Millions of computers affected by Intel chip flaw

Millions of computers affected by Intel chip flaw

If carried out, a "ZombieLoad" attack could exploit existing flaws to steal data rather than creating malware. This would, for example, allow software running in a virtual machine on a server to see the data from another company running on the same server. In these cases, customers should consider how they utilize SMT for their particular workload (s), guidance from their OS and VMM software providers, and the security threat model for their particular environment.

According to Mozilla, no action is needed for Windows and Linux users of Firefox.

The company noted that it has addressed the hardware problem in its processors, including a fix to its future processors, with microcode updates.
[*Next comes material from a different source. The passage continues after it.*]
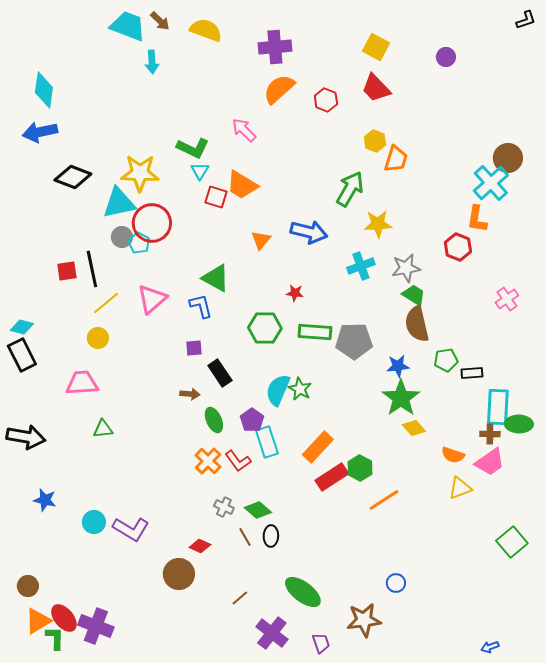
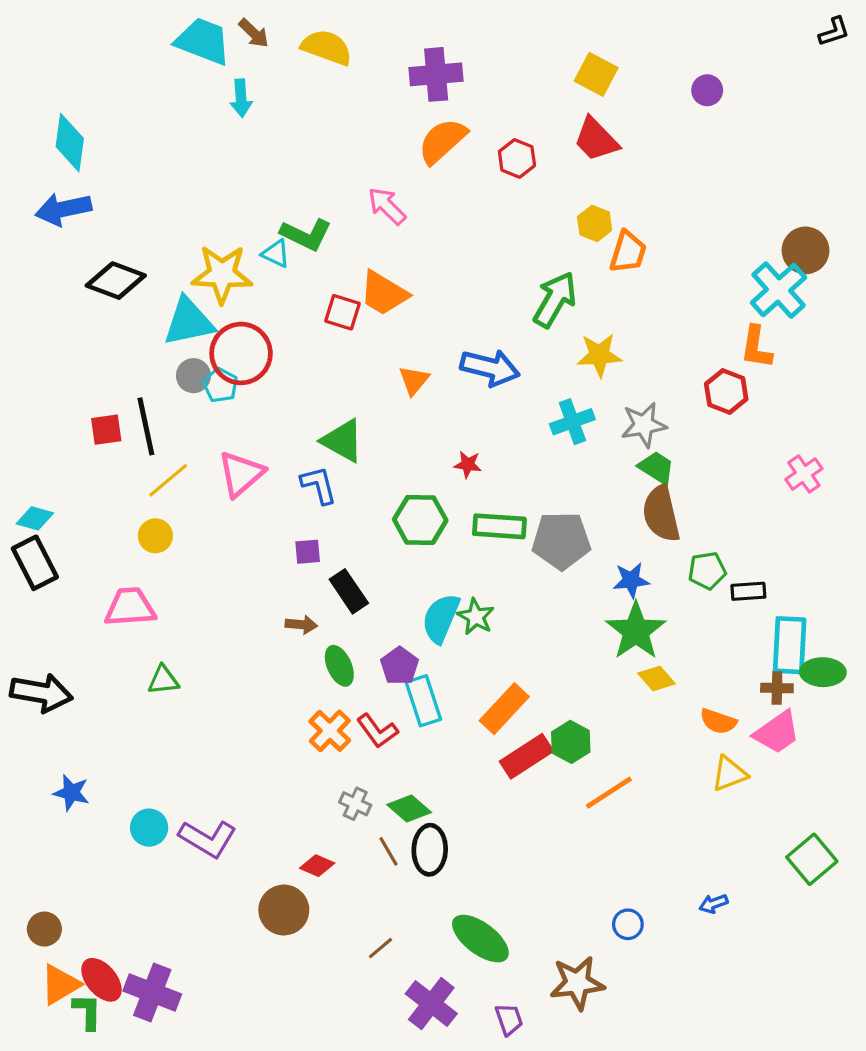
cyan triangle: (200, 171) -> (276, 254), moved, turned -36
black ellipse: (271, 536) -> (430, 850), size x1.4
blue arrow: (490, 647) -> (714, 904), moved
However, this is a brand-new side-channel attack which relies upon four Intel CPU design flaws that weren't patched up in the wake of previous scares.

"However, unlike the recent Cisco router vulnerability, and most notably the "2nd flaw" that was making headlines, a patch or patches are available and they will help", said Curry.
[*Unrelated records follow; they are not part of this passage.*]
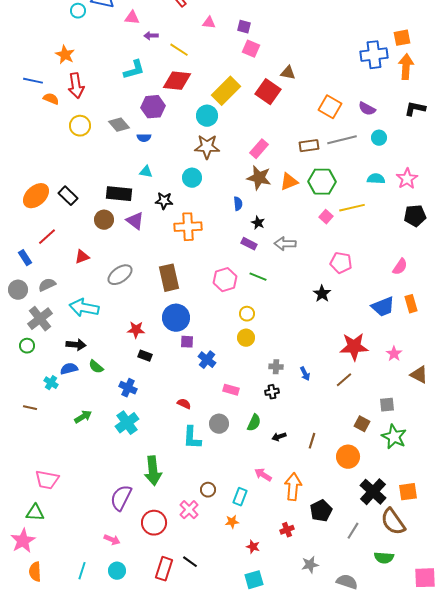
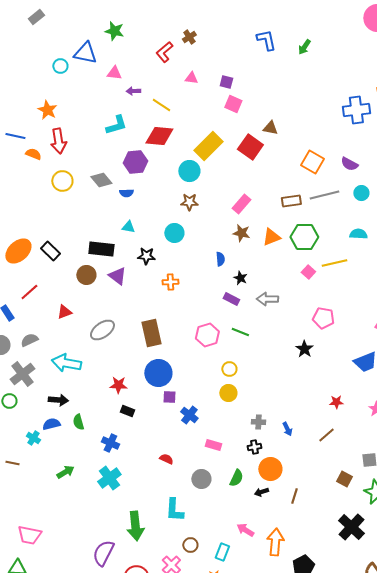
brown star: (207, 147) -> (189, 202), size x0.7
brown star: (259, 178) -> (241, 233), size x0.7
orange cross: (188, 227) -> (170, 282), size x0.6
red star: (354, 347) -> (336, 402), size x0.5
green semicircle: (96, 367) -> (78, 422), turned 35
cyan L-shape: (192, 438) -> (174, 510), moved
orange circle: (348, 457) -> (270, 469), moved
black cross: (373, 492) -> (351, 527), moved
According to Daniel Gruss - one of the researchers who discovered the flaws - ZombieLoad is hard to execute, meaning that it is unlikely to be an issue for the average user.

"ZombieLoad is a novel category of side-channel attacks which we refer to as data-sampling attack", the researchers say in a Tuesday blog post. Most programs normally only have access to their own data, but with Zombieload, a malicious program could exploit the CPU to gain access to information held by other programs running on the machine. The vulnerability may allow attackers to 'resurrect' critical data processed by the chip - from browser history and passwords to disk encryption keys and other system-level sensitive data.

Researchers have discovered a major new set of vulnerabilities in almost all post-2011 Intel chips which could enable side-channel attacks targeting sensitive information.

More news: Blac Chyna Talks About Her Relationship with Tyga and Rob

The researchers who discovered the vulnerabilities published this proof-of-concept demonstration showing how an unprivileged attacker - who has the ability to execute code on a system - can reconstruct URLs being visited in Firefox.

Here's a video from researchers showing the ZombieLoad exploit in action.

The so-called ZombieLoad bug was unearthed by some of the same researchers who brought the critical Spectre and Meltdown flaws into the spotlight, and it shares many similarities to those vulnerabilities.

Intel has validated that new issues identified with its processor chips convey that certain computer purchasers are facing a strike in the system's performance.

Fill buffer attack (aka RIDL): Targeting temporary buffers between CPU caches.

Whether the ZombieLand vulnerabilities have been exploited in the wild remains unknown. But hackers can exploit the newly discovered vulnerabilities to steal the discarded data before it's deleted and read the contents.

Intel told Wired that its own researchers discovered the MDS vulnerabilities past year. Some current processors already have built-in mitigations.